At 11th and Rhode Island, I passed a woman on a bike who talked into her cell phone about Dwight Howard. At 11th and Massachusetts, I watched a driver run two red lights, well after they turned red, after almost being right hooked himself by a van turning from the center lane. At 11th and L, I saw a woman in a car curse out a bus driver who stopped her bus's turn to allow an old lady to safely cross the street. At 11th and K, I pulled around in front of that bus. At 11th and New York, I blocked the crosswalk for a moment and I am sorry about that. At 11th and H, I decided that I would take the lane, but then soon abandoned it (around 11th and G) to get around some right turning cars. And 11th and F and 11th and E, there was a tete-a-tete with a taxi twice and I also allowed the driver of a black BMW to pull out of a parking garage in front of me as I waited for the light to change. At 11th and Pennsylvania, I turned left with the realization that all of the drivers I had seen looked fierce and miserable and I wonder if we shouldn't be paternalistic and "war on car"-sy and take away their keys for a while for their own health and well-being. I'm sure this thought makes me smug and self-righteous. At least I'm notworking my way towards an aneurysm from commute-related stress.

Not quite.
Leaning Bollard of Pisa
At the start of East Capitol, I saw none of than guest-poster Marc on mile 18 of his commute home from Northern Virginia. We rode along together and chatted and it was extraordinarily pleasant and I'll probably see him again at Friday Coffee Club tomorrow.

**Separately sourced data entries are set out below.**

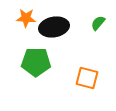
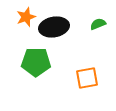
orange star: moved 1 px up; rotated 24 degrees counterclockwise
green semicircle: moved 1 px down; rotated 28 degrees clockwise
orange square: rotated 25 degrees counterclockwise
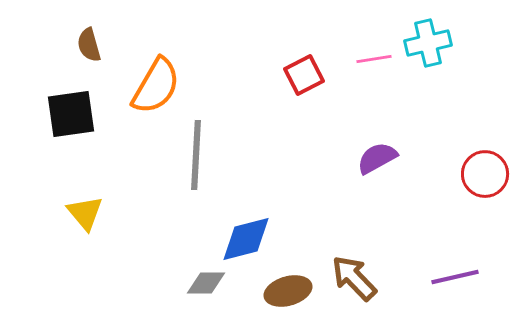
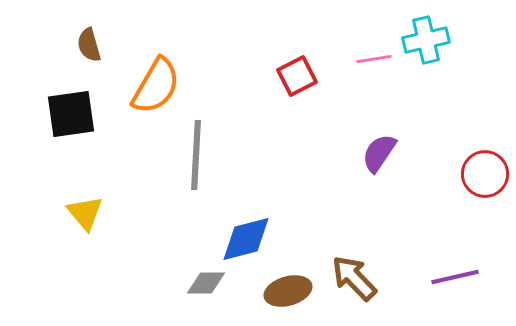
cyan cross: moved 2 px left, 3 px up
red square: moved 7 px left, 1 px down
purple semicircle: moved 2 px right, 5 px up; rotated 27 degrees counterclockwise
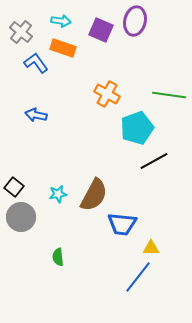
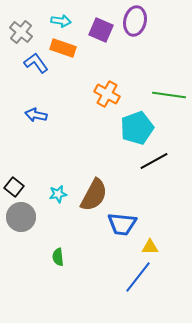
yellow triangle: moved 1 px left, 1 px up
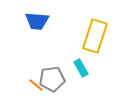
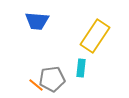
yellow rectangle: rotated 16 degrees clockwise
cyan rectangle: rotated 36 degrees clockwise
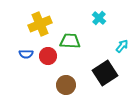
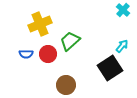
cyan cross: moved 24 px right, 8 px up
green trapezoid: rotated 45 degrees counterclockwise
red circle: moved 2 px up
black square: moved 5 px right, 5 px up
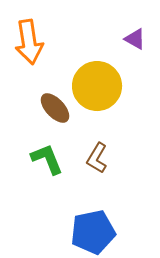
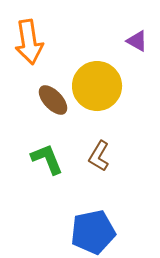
purple triangle: moved 2 px right, 2 px down
brown ellipse: moved 2 px left, 8 px up
brown L-shape: moved 2 px right, 2 px up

I rode down Mass on the other side of the park before realizing that I wanted to stop for beer on the way home and I turned north on 15th, crossed Independence and A and stopped on East Capitol at my local corner store. Therein I saw this guy with this backpack (allegedly from his paratrooper grandfather of World War II-World War II vintage):

And I saw these chips:
But when will they make catsup chips?

All in all, an exciting trip to the corner store. I biked home ample beer and I'm looking forward to one more day of commuting before a weekend in which I might ride to the suburbs in search of breakfast burritos.

2 comments:

  1. Wait, what? Ketchup chips are a staple of the Canadian diet! A large and creepily polite expat community needs a name and location of the store selling these!

    ReplyDelete
  2. @darren Happy to oblige. It's The Cupboard at East Capitol and 15th NE. Feel free to buy them out. And really, Canada? Really?